Saturday, July 30, 2016

The Vault

 My summer job in 1974 was working at Bankers Trust in Columbia.  I had worked there during the summer of 1972 in the parking lot, but I got upgraded to an inside job in the vault, which was located in the basement of the bank..  My official title was "Assistant Vault Comptroller", but that just meant that I had to watch the vault when the Comptroller was away.  My duties were pretty mundane.  I rolled the coins with a machine that kept breaking down.  Twice a day, we had to balance the vault with the money inside.  Also, I had to open the vault for those folks needing to look at their safety deposit boxes, or those from the Trust Department needing to look at some stock certificates.  I also had to take money up to the tellers, or remove money from their drawers, if it got too much.  My last duty was to change the film in the cameras that watched the bank lobby.
 One thing about the vault was that there was no AC, and it got stuffy down there, so I took advantage of any opportunity to go upstairs and get some fresh air.  Another thing about the vault was that there was a lot of down time, so I read books and listened to a cassette player they allowed me to bring.  I was able to keep any weird coins I found like foreign money, as long as I replaced them with good coins.
 A cool thing about the work was that I got two hours off for lunch, because the bank was closed between 1 and 3.  There was a movie theatre nearby, and I would go to see the movies during lunch.  Most of the time, I would get in during the middle of the picture, so I would have to wait until the next showing to see the beginning of the movie to figure out what was going on. 
 I spent the first two weeks there trying to figure out how to rob the bank and get away with it.  Since the vault was audited twice a day, that meant that it would have to be done quickly.  I figured that 10 men with shotguns could do it, but then they would have to rush to the airport and get a flight out of the country.  Since Columbia didn't have any international flights, that would make it more difficult.  I gave up on that idea.

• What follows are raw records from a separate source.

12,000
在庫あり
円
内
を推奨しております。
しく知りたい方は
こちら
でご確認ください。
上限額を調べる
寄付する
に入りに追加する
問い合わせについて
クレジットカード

 Another job I had was to carry large checks from one bank to another.  The checks couldn't be cashed by just anybody, as most of them were State checks, but I often times would walk down the street with millions of dollars in my pocket, and no one knew.  I also became insensitive to money.  I once was walking down the street, when I saw $10 on the sidewalk.  I walked over it.  A guy next to me picked it up and asked why I didn't.  I told him that it wasn't my money.  That philosophy worked well later for me, when I worked in retail.
 As one of my jobs was changing the film, I had to do it in the dark in a closet.  This was before videotape, so the film was 8mm film, which could not be exposed to light.  I had a hard time doing this, so I would crack the door just a little to see.  By doing this, I exposed the film and ruined it.  I'm glad we weren't robbed during my tenure there, because the film would not have been much use.
 Toward the end of the summer, we were moving our bank two blocks away to a larger building.  One of my duties was to prepare the files to move.  Wells Fargo came to take the files and stock certificates to the bank, and I was responsible for seeing they got to the truck.  It was only a few feet from the front door of the bank to the truck, but I had to make sure they got out okay.  Another joy I had was to haul a safe to the new bank.  The safe was only about 4 ft. tall, but it was made of steel and iron.  They gave me a hand truck to do this job.  When I got to the corner, I had to take a running start to be able to cross the street, and pray cars would stop.  Thankfully, they did.  It was very heavy.
 The offices were cleared out.  One man and I were charged with going through all of the offices and make sure everything had been taken.  We got to an office that had a phone still hooked up, so I decided to try a prank.  I had the phone number to The White House in Washington, and I called.  I told them that I was with Strom Thurmond's office in Columbia and wanted to get an appointment with the President (Ford).  I was transferred to several secretaries, until I got the Congressional Appointments secretary.  She asked me why Thurmond wanted an appointment with Ford, since the two of them were traveling that day together to Chicago.  I made up an excuse that the Columbia office can't coordinate Thurmond's schedule with his Washington office.  I didn't know that they were tracing the call.  I got scared and hung up.  A few mins. later, my co-worker came into the room I had been in, and the phone rang.  He picked it up and said, "This ain't Strom Thurmond's office.  This is a bank."  I was afraid I was going to get arrested, but I was thankful that was my last day working for the bank.  I never talked to the Secret Service about that.  I hope the statute of limitations has run out on prank calls to The White House.